Meals on Wheels needs support from community
I want to respond to the recent Bee Heard piece about Meals on Wheels’ funding.
I should begin by saying that I cannot speak for Amherst Meals on Wheels, a program managed out of your local senior center. Our program, Meals on Wheels for WNY, covers the vast majority of Erie County — including Williamsville and Clarence.
Any program that receives part of its funding from the Older Americans Act (as MOW-WNY does) is prohibited from doing any “means testing” with clients.
We can ask for a voluntary contribution; however, people receive the meals and lifesaving service whether they are able to contribute or not. Our “all-in” cost for a two-meal unit is $11.42 a day (food, production, lights, heat, social work, registered dieticians, etc.).

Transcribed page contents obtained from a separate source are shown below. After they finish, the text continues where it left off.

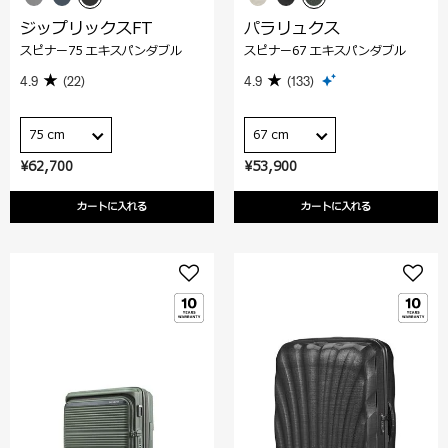
ジップリックスFT
パラリュクス
スピナー75 エキスパンダブル
スピナー67 エキスパンダブル
4.9
(22)
4.9
(133)
75 cm
67 cm
¥62,700
¥53,900
カートに入れる
カートに入れる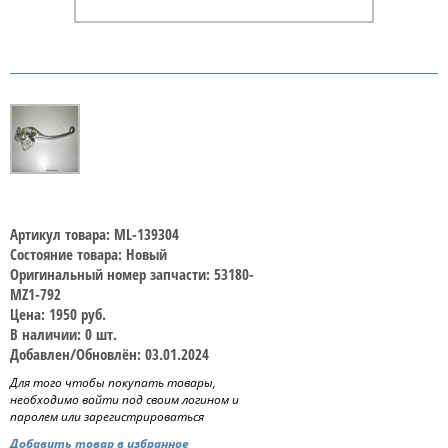
Артикул товара: ML-139304
Состояние товара: Новый
Оригинальный номер запчасти: 53180-
MZ1-792
Цена: 1950 руб.
В наличии: 0 шт.
Добавлен/Обновлён: 03.01.2024
Для того чтобы покупать товары,
необходимо войти под своим логином и
паролем или зарегистрироваться
Добавить товар в избранное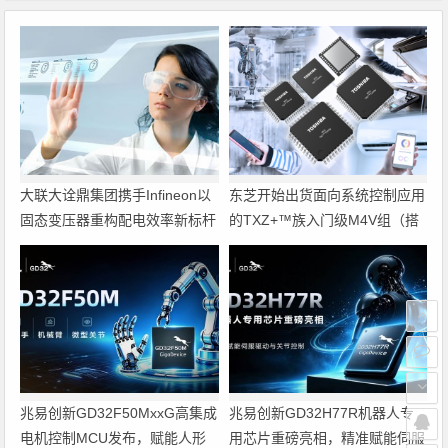
大联大诠鼎集团携手Infineon以
东芝开始出货面向系统控制应用
固态变压器重构配电效率新标杆
的TXZ+™族入门级M4V组（搭
载Arm Cortex‑M4内核的标准微
控制器）工程样品
兆易创新GD32F50MxxG高集成
兆易创新GD32H77R机器人专
电机控制MCU发布，赋能人形
用芯片重磅亮相，精准赋能伺服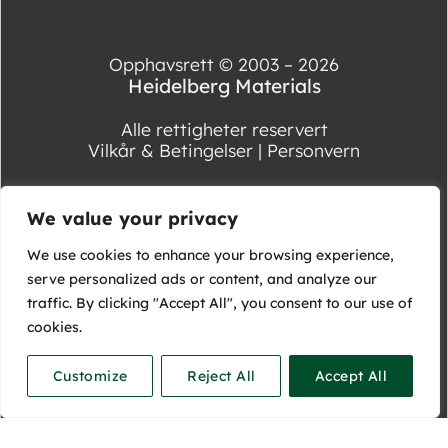
Opphavsrett © 2003 – 2026
Heidelberg Materials
Alle rettigheter reservert
Vilkår & Betingelser
|
Personvern
We value your privacy
We use cookies to enhance your browsing experience,
serve personalized ads or content, and analyze our
traffic. By clicking "Accept All", you consent to our use of
cookies.
Customize
Reject All
Accept All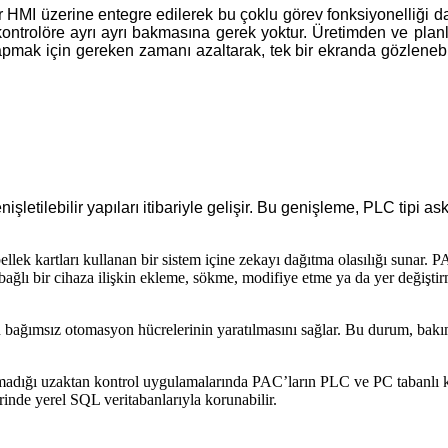
r HMI üzerine entegre edilerek bu çoklu görev fonksiyonelliği daha
 kontrolöre ayrı ayrı bakmasına gerek yoktur. Üretimden ve planl
pmak için gereken zamanı azaltarak, tek bir ekranda gözlenebi
şletilebilir yapıları itibariyle gelişir. Bu genişleme, PLC tipi as
bellek kartları kullanan bir sistem içine zekayı dağıtma olasılığı sunar
ağlı bir cihaza ilişkin ekleme, sökme, modifiye etme ya da yer değişti
 bağımsız otomasyon hücrelerinin yaratılmasını sağlar. Bu durum, bakımı
dığı uzaktan kontrol uygulamalarında PAC’ların PLC ve PC tabanlı kontro
zerinde yerel SQL veritabanlarıyla korunabilir.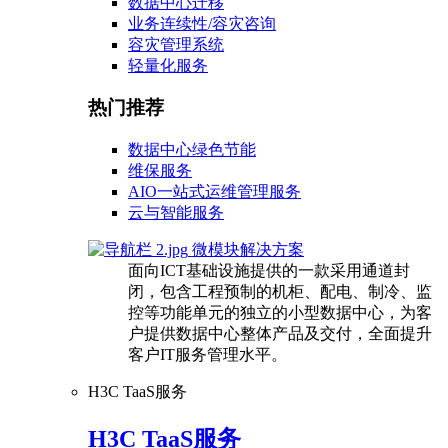
数据中心迁移
业务连续性/容灾咨询
容灾管理系统
轻量化服务
热门推荐
数据中心绿色节能
维保服务
AIO一站式运维管理服务
云与智能服务
微模块解决方案
面向ICT基础设施提供的一款采用通道封
闭，包含工程预制的机柜、配电、制冷、监
控等功能单元的独立的小型数据中心，为客
户提供数据中心整体产品及交付，全面提升
客户IT服务管理水平。
H3C TaaS服务
H3C TaaS服务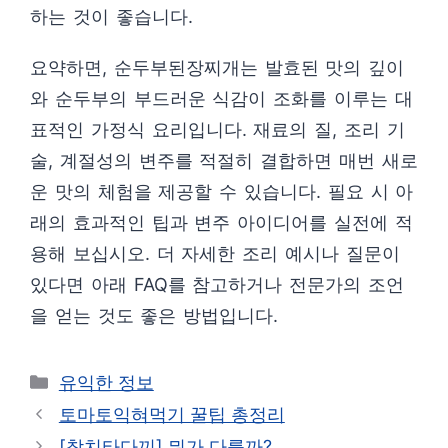
하는 것이 좋습니다.
요약하면, 순두부된장찌개는 발효된 맛의 깊이
와 순두부의 부드러운 식감이 조화를 이루는 대
표적인 가정식 요리입니다. 재료의 질, 조리 기
술, 계절성의 변주를 적절히 결합하면 매번 새로
운 맛의 체험을 제공할 수 있습니다. 필요 시 아
래의 효과적인 팁과 변주 아이디어를 실전에 적
용해 보십시오. 더 자세한 조리 예시나 질문이
있다면 아래 FAQ를 참고하거나 전문가의 조언
을 얻는 것도 좋은 방법입니다.
카
유익한 정보
테
토마토익혀먹기 꿀팁 총정리
고
[참치타다끼] 뭐가 다를까?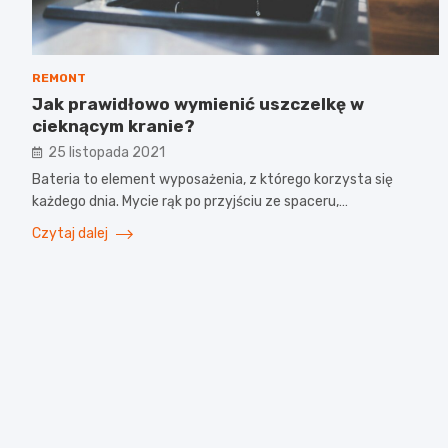
REMONT
Jak prawidłowo wymienić uszczelkę w
cieknącym kranie?
25 listopada 2021
Bateria to element wyposażenia, z którego korzysta się
każdego dnia. Mycie rąk po przyjściu ze spaceru,…
Czytaj dalej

Our suggested voluntary contribution is $7 per day for the two nutritionally appropriate meals. Our average actual contribution is $2.07 per day. The more effective MOW-WNY is at serving the vulnerable in need, the larger the potential funding gap we face. This is very different than the idea of a sliding fee scale, which by its very nature means that you are assessing clients’ financial means.
MOW-WNY is one of thousands of programs that receives part of its budget from the Older Americans Act. This funding is just one piece of a complex puzzle, but it is an extremely important piece. We also work tirelessly to diversify revenue and to aggressively raise funds to ensure availability of services.
Programs throughout the nation are not all as fortunate; it is not uncommon to see long waiting lists and a discontinuation of service when funds are depleted.
Despite the work we’ve done locally to make our program strong, make no mistake — a severe cut in federal funding would have a significant impact on local programming and its availability to those in need.